To me this is a wondrous and sacred place. It is a place where it is possible to appreciate the full significance of what conservationist Marjory Stoneman Douglas meant when she wrote that the Everglades is "one vast, unified harmonious whole."
It is even more than that.
The Everglades is a test of mankind's resolve to be an effective caretaker of the planet. It is home to 14 endangered or threatened species, including crocodiles, sea turtles, and manatees. It is the most important breeding ground for wading birds in North America. It is a source of fresh water for south Florida. It is a tourist destination attracting more than a million visitors each year. It remains the last, great American wilderness east of the Mississippi.
And I think President Harry Truman got it right in his park dedication speech 50 years ago, when he spoke of the Everglades as a place for conservation of the human spirit and restoration of the soul.
Paddling with a psalm in mind
Many times during our journey the phrase Mr. Truman quoted from the 23rd Psalm came to mind: "He leadeth me beside the still waters."
Sometimes the thought was prompted by a desperate desire for still waters, sometimes by an appreciation of them. For a canoeist out here, still waters are about as close to heaven as you can get with a paddle still in your hands.
In contrast, the most unforgiving obstacle that imprisons many canoeists in this wilderness isn't the tide, or alligators, or overgrown mangroves. It is wind.
On the ninth day of our trip, we face a six-mile paddle across open water known for its dangerous whitecaps. The weather forecast calls for 20 mile-per-hour wind directly in our faces - setting the stage for extremely difficult paddling.
As we set up camp at South Joe River, it is already blowing hard. We rig a tarp as a wind block to prevent our gear from being swept away. Over dinner, we discuss our prospects for crossing the appropriately named Whitewater Bay.
A group of park rangers tried this same crossing last winter but had to turn back and wait for calmer weather. Strong winds in south Florida can last several days. I'm worried that if we swamp while trying to cross, we'll be swept into mangrove shoreline and pinned by the wind against barnacle-encrusted roots.
I toss and turn in my sleeping bag all night to the sound of the rigged tarp flapping.

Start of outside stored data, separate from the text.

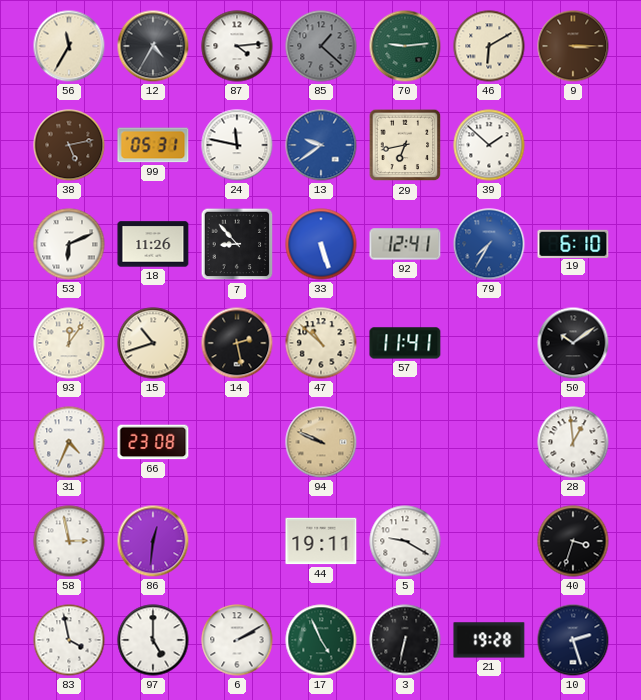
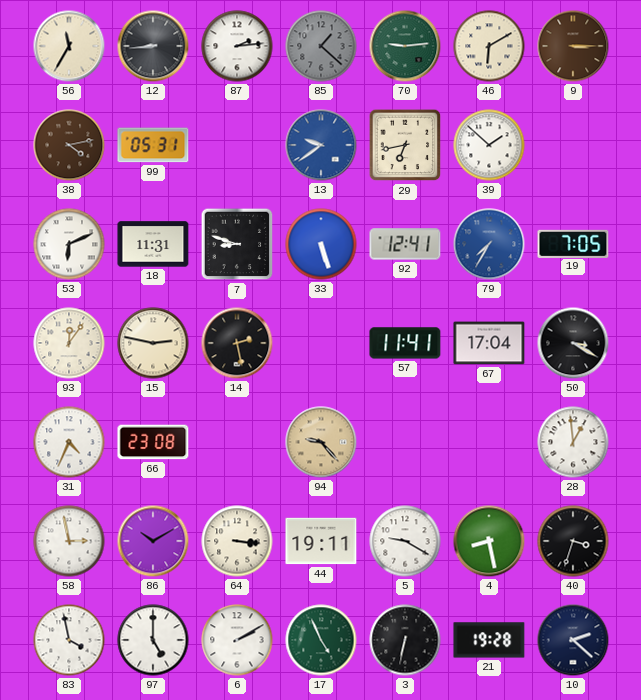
12: 4:35 -> 8:44
87: 4:14 -> 2:14
38: 5:13 -> 4:13
24: 11:47 -> none
18: 11:26 -> 11:31
7: 8:53 -> 8:48
19: 6:10 -> 7:05
15: 10:42 -> 2:47
47: 10:52 -> none
67: none -> 17:04
50: 10:09 -> 3:20
94: 9:49 -> 9:23
86: 12:31 -> 10:10
64: none -> 3:16
4: none -> 8:28
10: 2:27 -> 2:22
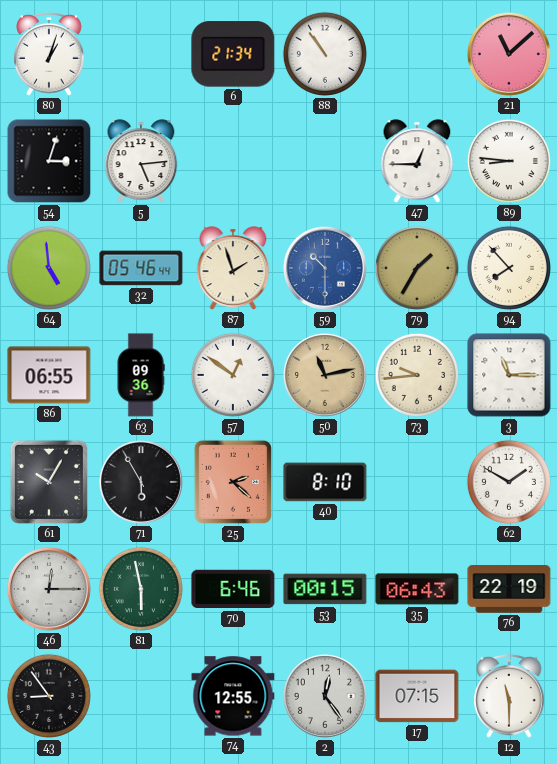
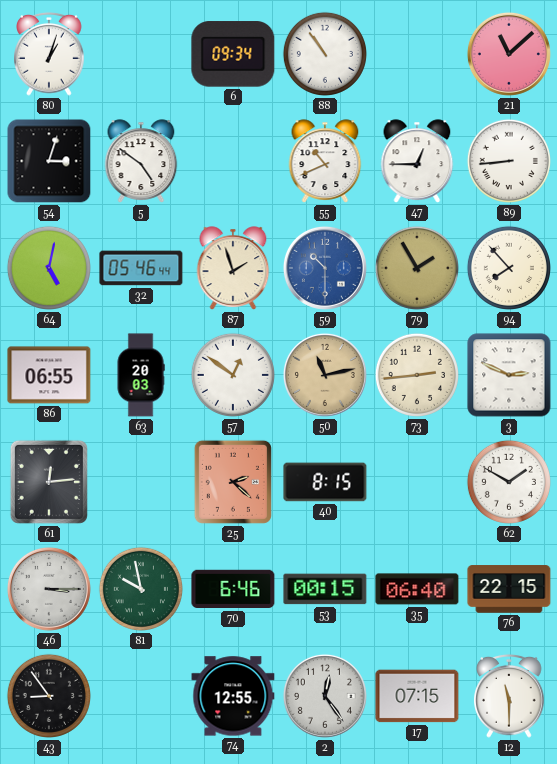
6: 21:34 -> 09:34
5: 5:14 -> 4:51
55: none -> 10:41
89: 8:46 -> 8:44
64: 4:59 -> 5:02
79: 1:35 -> 1:55
63: 09:36 -> 20:03
73: 9:44 -> 2:44
3: 11:15 -> 2:49
61: 10:05 -> 12:14
71: 5:55 -> none
40: 8:10 -> 8:15
46: 12:15 -> 3:15
81: 5:58 -> 9:58
35: 06:43 -> 06:40
76: 22:19 -> 22:15
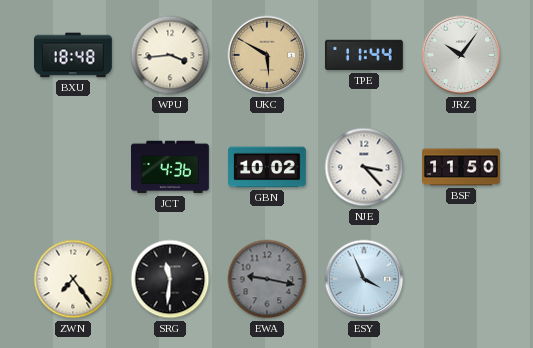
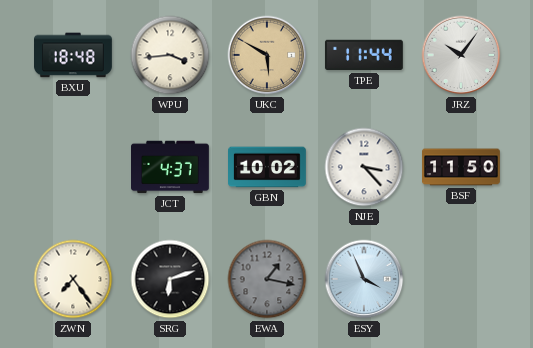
JCT: 4:36 -> 4:37
SRG: 11:31 -> 6:12
EWA: 9:17 -> 1:17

At 4 a.m. I am awake and listening. The wind begins to drop, slightly. I scan the surface of the bay. These aren't exactly the "still waters" promised in the 23rd Psalm, but I'm thinking they'll do just fine today.
A gusty paddle home
By 5 a.m. we are on the water under a canopy of glittering stars. A meteorite streaks across the sky. To our southeast a red beacon atop the radio tower at Flamingo comes into view through the mangroves.
"That's where we're going," I tell Bob.
By dawn we are well out in the bay. The wind rises with the sun. It lifts the water into heavy chop, and then whitecaps begin to appear. They slap and toss our canoes, sending spray into the air. The gusts roar in our ears, a sound like paper ripping.
But there is no stopping us.
At 9:30 a.m. we are safe behind the high mangrove trees that shelter Tarpon Creek from all but the gentlest breeze. The silence embraces us.
Although we are physically exhausted, in a deeper way our journey across the Everglades has left us refreshed, inspired, and filled with gratitude for this vast, wild place. We have several miles yet to paddle, but now the only sound we hear is the gurgle at our bows, as we glide home on waters perfectly still.
* Earlier parts ran Dec. 5, Dec. 9, Dec. 11, Dec. 16, and Dec. 18.